According to the company’s recently released Annual Report, non-fuel gross profit also rose drastically, by 34% to €186.2 million, compared to €113.6 million in 2017.
Its adjusted EBITDA also increased, by 26%, to €58.1 million, while it was just shy of €40 million in 2017.
It also greatly increased its site count, reaching 472 stores now across Ireland, the UK, and the US, a 33% increase on 2017.
The forecourt retailer most notably welcomed one of the UK’s largest motorway service operator, Welcome Break, into its operations last year, acquiring a majority 50.01% stake in the company for €361.8 million.
Applegreen also forged new brand partnerships during the year, including Starbucks, KFC, and Pret a Manger, to add to an already existing list of brands including Burger King, Subway, Costa Coffee, Greggs, Lavazza, Chopstix, Freshii and 7-Eleven.
“Good like for like earnings growth from existing sites, combined with the enhanced contribution from the new site acquisitions resulted in adjusted EBITDA increasing by 46% to €58.1 million,” Daniel Kitchen, company chairman, said.
“This reflects the hard work and dedication of Applegreen staff at all levels of the business and the ability of the management team to execute on our growth strategy,” he added.

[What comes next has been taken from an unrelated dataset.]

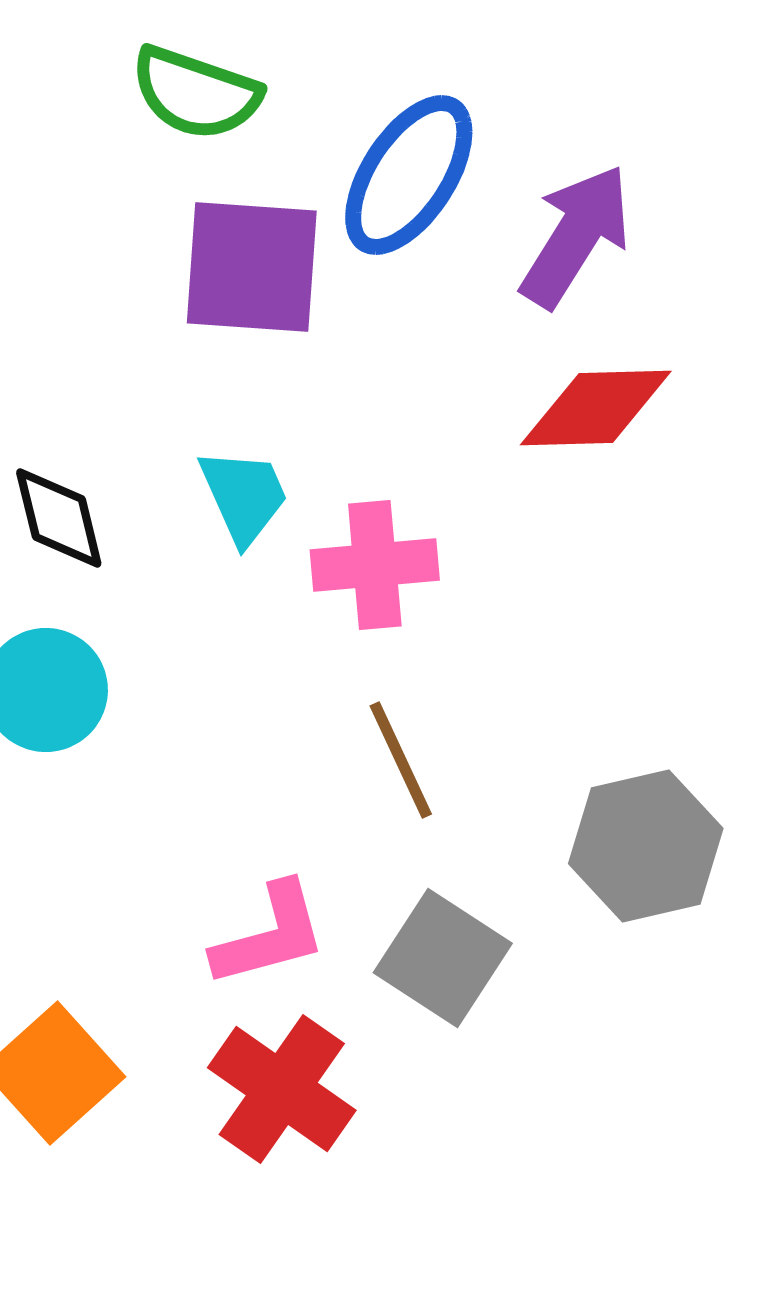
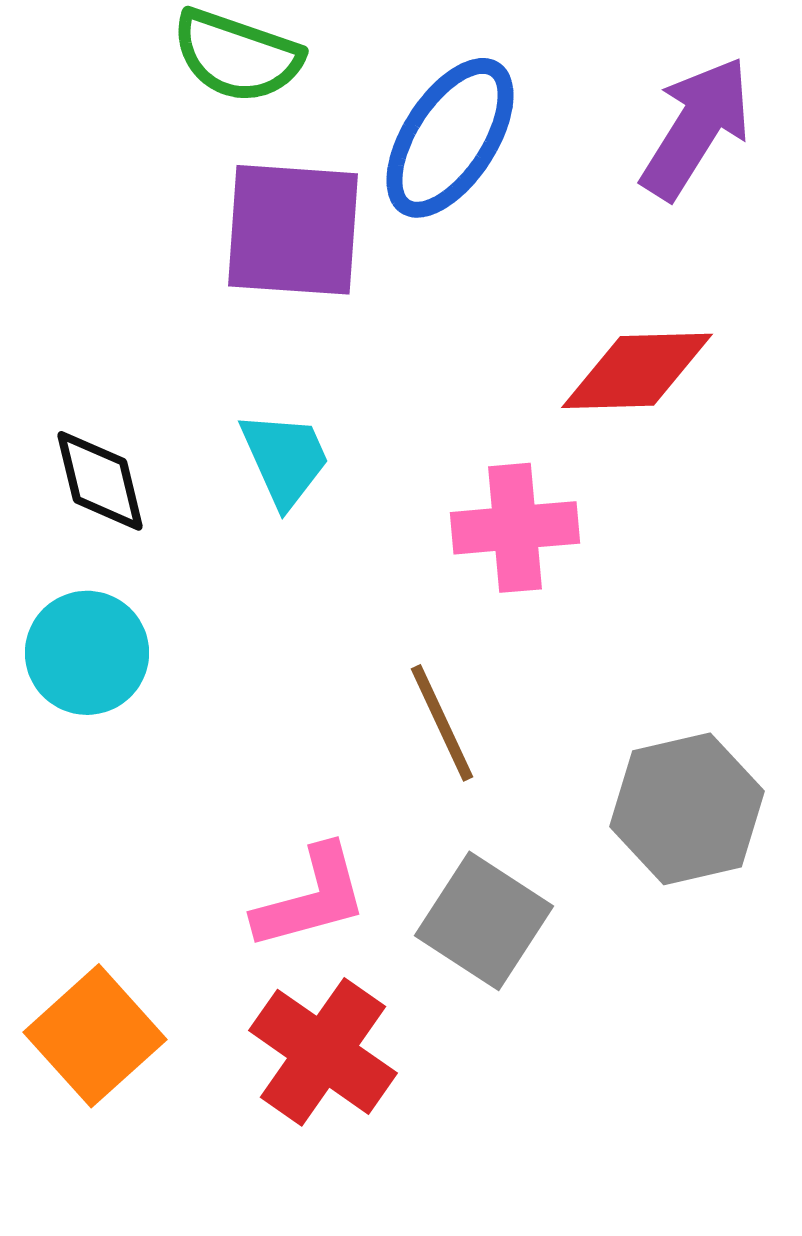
purple arrow: (576, 236) -> (696, 128), moved
pink cross: (375, 565) -> (515, 528), moved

Robert Etchingham, the group's CEO, added that the performance was driven by the “ongoing expansion of our estate, positive like for like growth despite weather-related disruption and strong fuel margin performance, particularly in the fourth quarter of the year”.

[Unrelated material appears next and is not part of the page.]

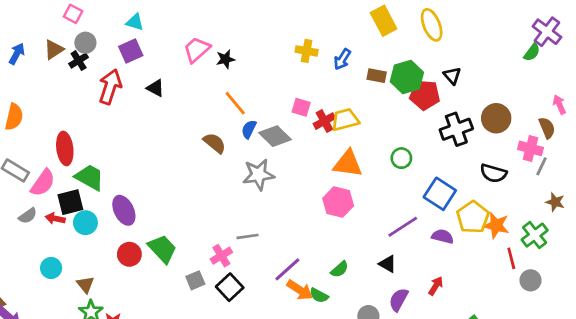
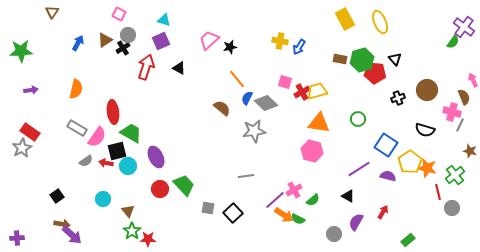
yellow cross: (307, 51) -> (280, 41), moved
blue arrow: (342, 59) -> (299, 47), moved
black cross: (456, 129) -> (398, 98), size x0.6
pink cross: (221, 256) -> (294, 190), moved
gray square: (195, 280) -> (208, 208), turned 32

“Under the leadership of Chief Operating Officer, Joe Barrett, I am pleased to say that our operations have grown significantly during the year,” he explained.
Core Market Drive
While performance in the UK and the US was above satisfactory, the Republic of Ireland continues to be the group’s core market and contributed 48% of its total gross profit in 2018.
The group introduced 16 new sites, including three Service Area sites, four Petrol Filling Station sites, and nine dealer sites.
Total fuel gross profit increased by 16.9% compared to 2017, and increased by 9.7% on a like for like basis, reflecting the company’s acquisition of the Joint Fuel Terminal in 2017.
Like for like non-fuel sales and gross profit increased year on year by 3.3% and 2.0%, respectively, despite the adverse weather seen in the first half of the year.